Storying the Self #2- Kindergarten
Kindergarten. This is when my worldview changed. Up until this point, my understanding was that everybody looked like my Mom, my Dad, and me. Everybody had white skin, a loving home, and fun days full of adventures. During my first week of kindergarten this all changed, and my goodness did it change drastically. I remember my Mom and Dad helping me get ready for school and dropping me off for the first day. I remember stepping into the vibrant classroom. Walls covered in bright bulletin board spreads and learning posters of all sorts. There was a large carpeted area accompanied by shelves of books. This place looked like it was going to be fun!
With excitement in the air, my new classmates began to file in with their parents one by one. Finding their lockers and hanging up their backpacks just like I did. I had two classmates that caught my eye specifically. They were both girls with curly brown hair and very dark skin. Skin much darker than mine. They talked the same as me. They wrote and colored the same as me. But they looked different then me. This puzzled me. I had never seen someone my age, my height, and my gender have dark skin. This was going to require some extra observation and thought.
These two girls seemed to be with each other all of the time while we were at kindergarten. At center time, they went to the same center. At carpet time, they sat next to each other. They even showed up to school and left at the same time as each other. Their Mom even looked like them. She had black hair, brown eyes, and very dark skin. This was very interesting. I didn’t think much of it. I didn’t think it was bad that they had a different color of skin. It was just how their skin was. They were such nice girls and I liked having them as my classmates.

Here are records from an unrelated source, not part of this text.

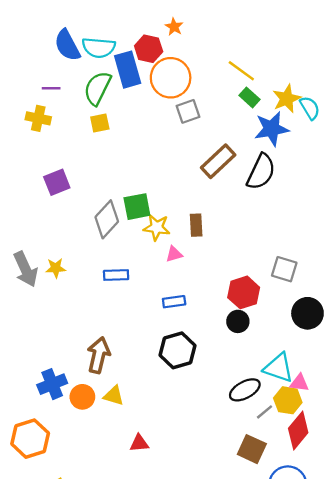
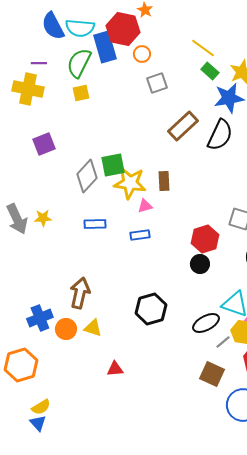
red hexagon: (149, 49) -> (123, 29), size x1.4
orange circle: (171, 78) -> (142, 54), size x0.5
yellow cross: (38, 118) -> (28, 89), size x1.4
yellow star: (157, 227) -> (130, 183), size x1.4
blue rectangle: (174, 302) -> (140, 235), moved
black hexagon: (178, 350) -> (151, 309), moved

As I made my way through my elementary days, I later grasped the concept of last names. I gained a greater understanding of race. And it began to dawn on me that these two girls were absolutely, one-hundred percent, not sisters. They had different families and different cultural backgrounds. My perception of them being sisters was a completely incorrect assumption. It was an assumption I would have never made about classmates with white skin who were best friends and showed up to school together. So why did I jump to this conclusion about the two African American girls in my class?
The beginning of this story had me drawing connections to my childhood as well. You never realize that there are other types of skin colour or home situations as a young child until you get to school, where you meet all kinds of people. I feel that you playing with the concept of shorter and longer sentences added detail to the story. Aswell, ending your story with a question is clever and a good way to finish off with the reader still intrigued. Overall, this was a well done story!

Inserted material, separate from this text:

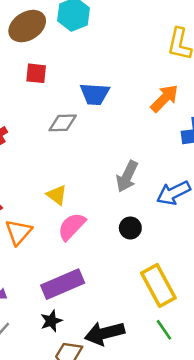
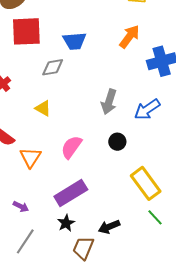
red square: (36, 73) -> (26, 31), size x1.8
yellow triangle: (57, 195) -> (43, 108), moved
black arrow: (105, 333) -> (109, 227), size x0.7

I love the innocence that you had as a child. I for sure would have thought something similar. We had an African American family move to my elementary school form the states. Children assumed they were from Africa and couldn’t speak English, and everyone knew that the children were all siblings. Black families didn’t come to our rural town and this was huge. Everybody had questions about where they came from and what it was like back home. Considering home was something like Missouri – not exciting.

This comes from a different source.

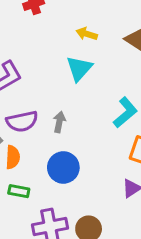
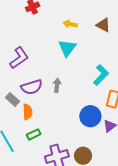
blue circle: (63, 167) -> (90, 116), moved
green rectangle: (19, 191) -> (34, 134), turned -32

Were there many clues pointing to them not being siblings that you hadn’t noticed then but you do now?
Great story, Taylor. The ending is what I really enjoyed. I feel like at that age, I would have made the same assumption. I think the reason I would have made that assumption is just because I had such little exposure to seeing people that weren’t the same skin colour as me. When I was in kindergarten, I probably could count on one hand how many people of colour I had seen up to that point. You did a great job of guiding us through the story, and I thoroughly enjoyed it!